Only Apple fanboys care that OS X is "real" UNIX. You might think that developers would care, but if there are any applications that require strong UNIX[tm] compatibility (I'm not sure there are, but perhaps there are some I don't know about) would be targeted at servers, not desktops. Apple does sell a few servers, but it's not their bread and butter.
A developer targeting a desktop (which is mostly what OS X runs on) mostly cares about the GUI. Hey, guess what? OS X uses a different GUI API than all the "other" Unixes!
(Don't bother mentioning that you can get X Windows for the Mac. No sane developer who wants to target the Mac marketplace is going to use any but the official Apple APIs.)
Note that the UNIX[tm] wasn't always available on this compatibility basis. A long time ago, I worked for Zilog and Convergent Technolgies, both among the first companies to sell Unix boxes when the OS became commercially available. We did not have the right to say that our Unix-derived OSs were "UNIX[tm]". This wasn't a compatibility issue: AT&T wanted to keep the trademark for its own products.

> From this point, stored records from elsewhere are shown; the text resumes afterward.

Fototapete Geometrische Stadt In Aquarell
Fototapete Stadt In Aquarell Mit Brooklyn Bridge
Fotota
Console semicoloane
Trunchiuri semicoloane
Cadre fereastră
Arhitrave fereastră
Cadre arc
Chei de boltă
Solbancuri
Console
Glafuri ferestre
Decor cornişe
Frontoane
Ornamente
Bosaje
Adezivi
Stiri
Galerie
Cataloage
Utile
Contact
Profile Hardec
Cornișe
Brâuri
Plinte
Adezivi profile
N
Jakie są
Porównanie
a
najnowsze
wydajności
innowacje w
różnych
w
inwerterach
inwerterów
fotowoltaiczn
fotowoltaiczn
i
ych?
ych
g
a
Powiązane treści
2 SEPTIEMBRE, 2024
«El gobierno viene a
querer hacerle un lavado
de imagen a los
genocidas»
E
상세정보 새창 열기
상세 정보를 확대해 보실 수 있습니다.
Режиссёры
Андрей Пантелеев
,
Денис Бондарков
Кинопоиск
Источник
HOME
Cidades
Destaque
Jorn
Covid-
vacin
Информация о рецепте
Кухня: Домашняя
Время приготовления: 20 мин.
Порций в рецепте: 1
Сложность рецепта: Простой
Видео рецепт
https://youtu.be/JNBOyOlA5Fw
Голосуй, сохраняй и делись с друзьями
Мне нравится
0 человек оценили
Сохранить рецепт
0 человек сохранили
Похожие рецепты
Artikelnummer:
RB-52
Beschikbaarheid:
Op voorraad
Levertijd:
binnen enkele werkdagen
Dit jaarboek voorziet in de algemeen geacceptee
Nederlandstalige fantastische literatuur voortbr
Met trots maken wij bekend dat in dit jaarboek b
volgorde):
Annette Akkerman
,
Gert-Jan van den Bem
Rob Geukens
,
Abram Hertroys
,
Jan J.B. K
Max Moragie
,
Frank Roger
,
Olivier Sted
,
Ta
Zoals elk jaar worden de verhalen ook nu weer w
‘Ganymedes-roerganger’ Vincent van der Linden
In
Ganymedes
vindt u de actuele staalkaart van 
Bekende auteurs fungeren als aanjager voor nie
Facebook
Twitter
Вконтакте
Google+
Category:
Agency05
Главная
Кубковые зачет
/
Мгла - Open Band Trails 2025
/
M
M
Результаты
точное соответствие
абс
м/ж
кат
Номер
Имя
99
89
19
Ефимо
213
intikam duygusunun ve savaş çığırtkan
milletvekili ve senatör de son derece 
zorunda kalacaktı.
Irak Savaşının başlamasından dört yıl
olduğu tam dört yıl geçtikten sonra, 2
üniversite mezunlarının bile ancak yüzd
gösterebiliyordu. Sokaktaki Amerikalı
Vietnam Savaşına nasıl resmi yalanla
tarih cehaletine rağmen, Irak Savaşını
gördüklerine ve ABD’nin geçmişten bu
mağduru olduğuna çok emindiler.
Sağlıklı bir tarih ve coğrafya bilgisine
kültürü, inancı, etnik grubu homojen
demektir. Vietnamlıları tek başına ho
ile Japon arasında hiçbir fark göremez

This led to some weird situations. At Convergent, our 68010 port of Unix was called CTIX. (Basically System V, with a bunch of BSD features.) As I said, AT&T wouldn't let us call this puppy "UNIX[tm]" — except that there was one system that we OEMed through AT&T, that was sold under their label. On that system, "CTIX" was officially "UNIX" despite being the same OS!
Bottom line: the difference between Unix and Linux is not specified by any software person. It's specified by the lawyers. Does anybody here take their word on these subjects as gospel?